Jacques Pohier, théologien français formé à la psychanalyse, publie en 1984 dans la revue Cahiers Confrontation (Cahier n° 11, printemps 1984) un article intitulé « Filiation, nomination, légitimité : un cas exemplaire de la dogmatique chrétienne concernant Jésus-Christ ». Cet écrit s’inscrit dans la démarche singulière de Pohier, qui conjugue lecture théologique et regard psychanalytique. Depuis la fin des années soixante, Pohier explorait en effet les interférences entre le discours religieux chrétien et les théories freudiennes et lacaniennes – en particulier autour de la figure du Père et de la structuration du sujet croyant. Pohier écrit cet article après sa condamnation en 1979 par le Vatican pour son livre Quand je dis Dieu (1977). Son propre parcours – dominicain devenu critique des dogmes traditionnels – éclaire la posture de l’article : une remise en question des évidences doctrinales à la lumière de la psychanalyse, sans renoncer pour autant à la foi chrétienne.

Un « cas exemplaire » de filiation : de Jésus au croyant

Pour donner chair à ces réflexions, Pohier s’appuie sur « un cas exemplaire » – un exemple tiré de la tradition chrétienne qui illustre de manière paradigmatique les enjeux de filiation, de nom et de légitimité.
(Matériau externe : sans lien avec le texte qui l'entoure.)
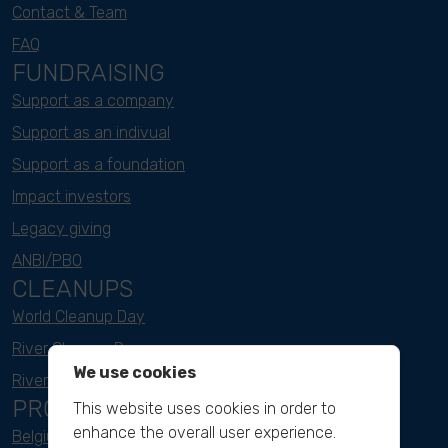
Contact & Team
FAQ
FUNDRAISING
Support as a company
Support as an indivual
Support as a foundation
Impact investors
Legacy giving
ANBI/PBO
CLEANUPS
World Cleanup Day
River Cleanup Days
We use cookies
River Cleanup Challenge
PROJECTS
This website uses cookies in order to
enhance the overall user experience.
Belgium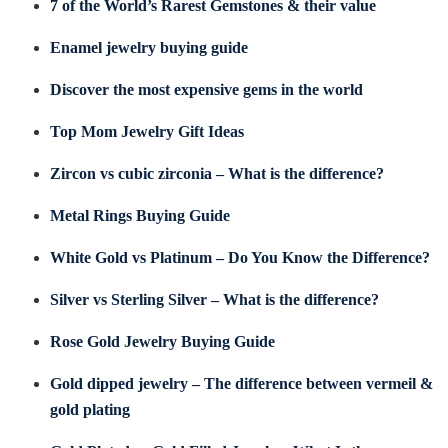
7 of the World’s Rarest Gemstones & their value
Enamel jewelry buying guide
Discover the most expensive gems in the world
Top Mom Jewelry Gift Ideas
Zircon vs cubic zirconia – What is the difference?
Metal Rings Buying Guide
White Gold vs Platinum – Do You Know the Difference?
Silver vs Sterling Silver – What is the difference?
Rose Gold Jewelry Buying Guide
Gold dipped jewelry – The difference between vermeil &
gold plating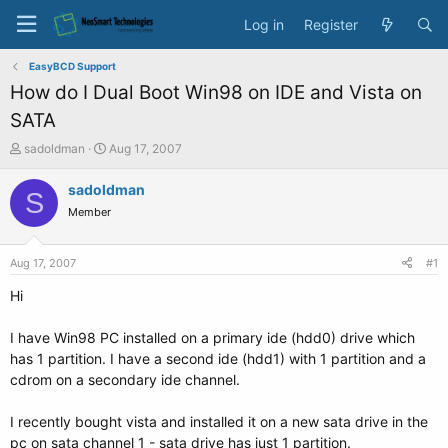
Log in
Register
EasyBCD Support
How do I Dual Boot Win98 on IDE and Vista on
SATA
T
S
sadoldman
Aug 17, 2007
h
t
r
a
sadoldman
S
e
r
Member
a
t
d
d
s
a
Aug 17, 2007
#1
t
t
a
e
Hi
r
t
I have Win98 PC installed on a primary ide (hdd0) drive which
e
has 1 partition. I have a second ide (hdd1) with 1 partition and a
r
cdrom on a secondary ide channel.
I recently bought vista and installed it on a new sata drive in the
pc on sata channel 1 - sata drive has just 1 partition.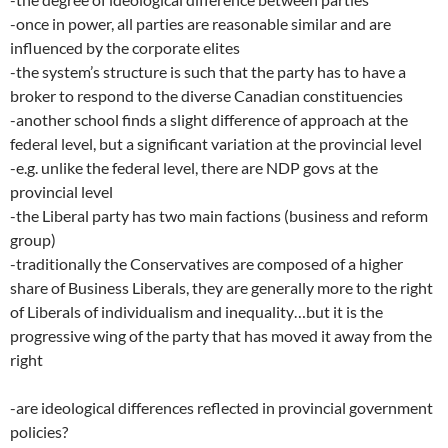
-once in power, all parties are reasonable similar and are
influenced by the corporate elites
-the system’s structure is such that the party has to have a
broker to respond to the diverse Canadian constituencies
-another school finds a slight difference of approach at the
federal level, but a significant variation at the provincial level
-e.g. unlike the federal level, there are NDP govs at the
provincial level
-the Liberal party has two main factions (business and reform
group)
-traditionally the Conservatives are composed of a higher
share of Business Liberals, they are generally more to the right
of Liberals of individualism and inequality…but it is the
progressive wing of the party that has moved it away from the
right
-are ideological differences reflected in provincial government
policies?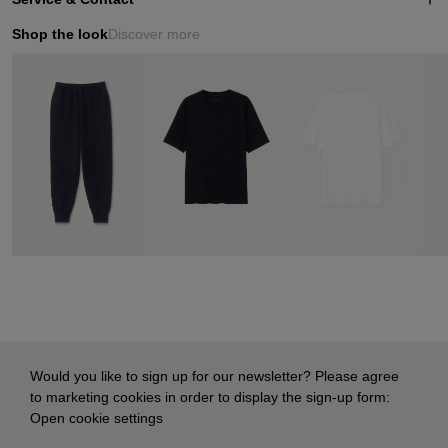
Shop the look
Discover more
Would you like to sign up for our newsletter? Please agree
to marketing cookies in order to display the sign-up form:
Open cookie settings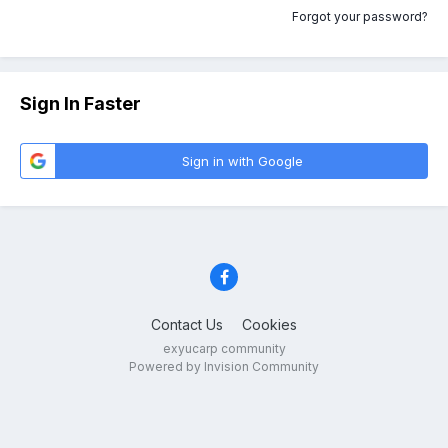
Forgot your password?
Sign In Faster
Sign in with Google
Contact Us
Cookies
exyucarp community
Powered by Invision Community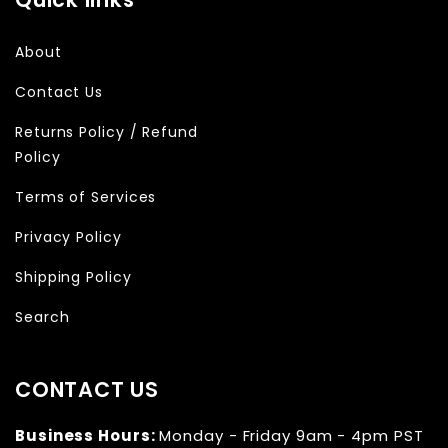
About
Contact Us
Returns Policy / Refund
Policy
Terms of Services
Privacy Policy
Shipping Policy
Search
CONTACT US
Business Hours:
Monday - Friday 9am - 4pm PST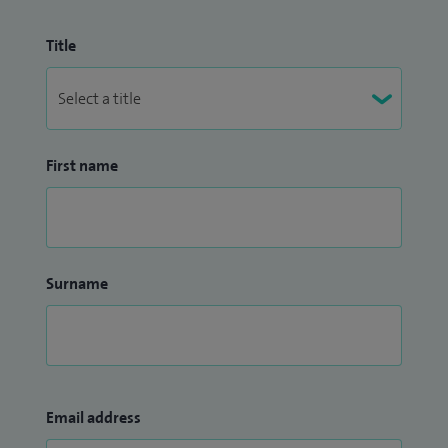
Title
First name
Surname
Email address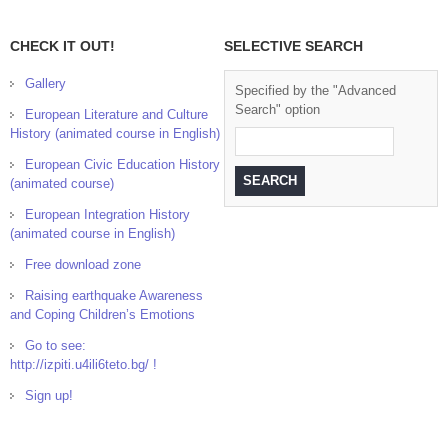
CHECK IT OUT!
SELECTIVE SEARCH
Gallery
Specified by the "Advanced
Search" option
European Literature and Culture
History (animated course in English)
European Civic Education History
(animated course)
European Integration History
(animated course in English)
Free download zone
Raising earthquake Awareness
and Coping Children’s Emotions
Go to see:
http://izpiti.u4ili6teto.bg/ !
Sign up!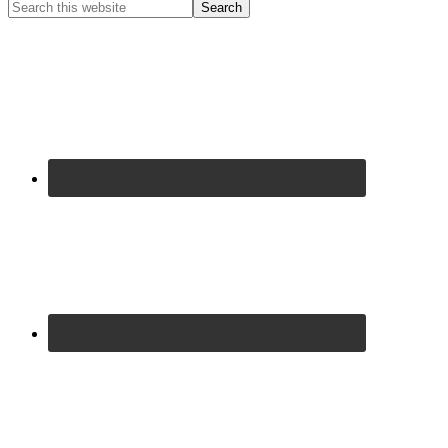
Primary
Search
this
Sidebar
website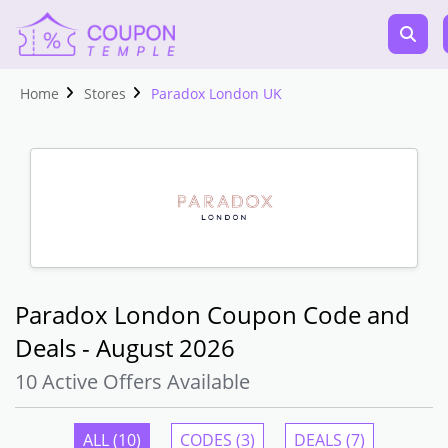
Home
Stores
Paradox London UK
Paradox London Coupon Code and
Deals - August 2026
10 Active Offers Available
ALL (10)
CODES (3)
DEALS (7)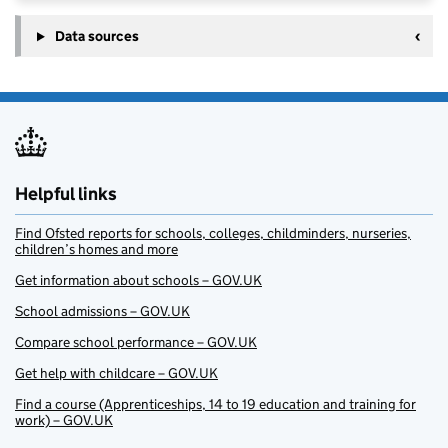
Data sources
Helpful links
Find Ofsted reports for schools, colleges, childminders, nurseries,
children’s homes and more
Get information about schools – GOV.UK
School admissions – GOV.UK
Compare school performance – GOV.UK
Get help with childcare – GOV.UK
Find a course (Apprenticeships, 14 to 19 education and training for
work) – GOV.UK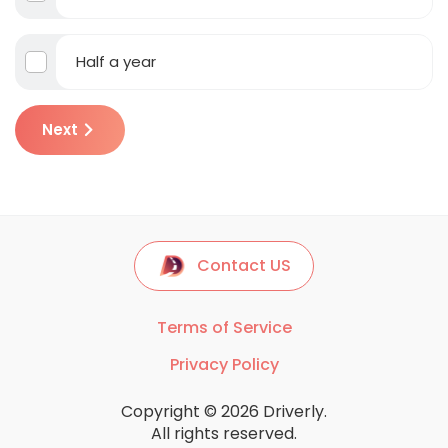
Half a year
Next
Contact US
Terms of Service
Privacy Policy
Copyright © 2026 Driverly.
All rights reserved.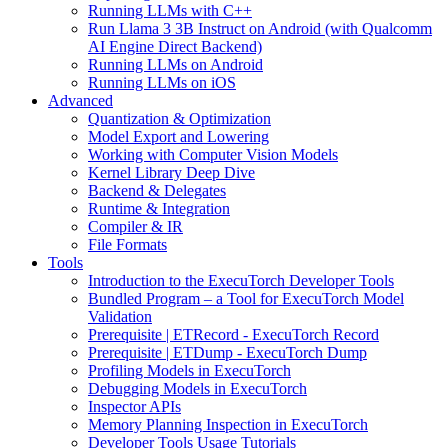
Running LLMs with C++
Run Llama 3 3B Instruct on Android (with Qualcomm
AI Engine Direct Backend)
Running LLMs on Android
Running LLMs on iOS
Advanced
Quantization & Optimization
Model Export and Lowering
Working with Computer Vision Models
Kernel Library Deep Dive
Backend & Delegates
Runtime & Integration
Compiler & IR
File Formats
Tools
Introduction to the ExecuTorch Developer Tools
Bundled Program – a Tool for ExecuTorch Model
Validation
Prerequisite | ETRecord - ExecuTorch Record
Prerequisite | ETDump - ExecuTorch Dump
Profiling Models in ExecuTorch
Debugging Models in ExecuTorch
Inspector APIs
Memory Planning Inspection in ExecuTorch
Developer Tools Usage Tutorials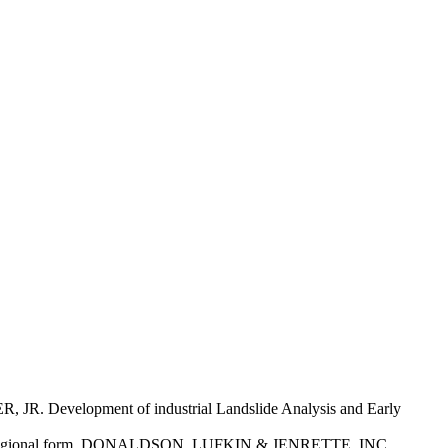
Development of industrial Landslide Analysis and Early
d the regional form. DONALDSON, LUFKIN & JENRETTE, INC.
Pohier note que la dénomination de Fils que le christianisme a fait de Jésus de Nazareth pour le légitimer comme Christ lui paraît de nature à intéresser la psychanalyse, d’autant qu’il se dédouble en un système semblable pour le chrétien, en nommant Jésus ainsi, le chrétien peut dès lors se nommer lui-même fils de Dieu et se légitimer comme tel. Toutefois, note Pohier, jamais les textes du Nouveau Testament ne font dire à Jésus qu’il est Fils de Dieu. Pour Paul, le Fils de Dieu est l’image du Dieu invisible, soulignant ainsi le caractère exceptionnel de sa mission et affirmant que c’est Dieu qui livre son propre Fils. Le christianisme se trouve ainsi auto-légitimé : les disciples du Christ sont ceux qui, de par le Christ, savent le mieux qui est Dieu Avec l’évangile de Jean, croire que Jésus est le Fils de Dieu devient la ligne de démarcation de la foi et de la relation à Dieu.  Chez Jean, Jésus est appelé Dieu sans équivoque, mais, avec les autres auteurs du Nouveau Testament, il maintient une inégalité certaine entre Jésus et Dieu. En revanche, aucune équivoque n’est laissée sur le fait que grâce à Jésus-Christ, les humains peuvent devenir « enfants de Dieu », « être nés de Dieu » Était-ce là l’essentiel, ou non ? Si les humains veulent légitimer leur auto-détermination de fils de Dieu, il leur faut éliminer toute équivoque à propos de la légitimité de leur dénomination de Christ comme Fils de Dieu, la première légitimation s’appuyant sur la seconde et l’exigeant.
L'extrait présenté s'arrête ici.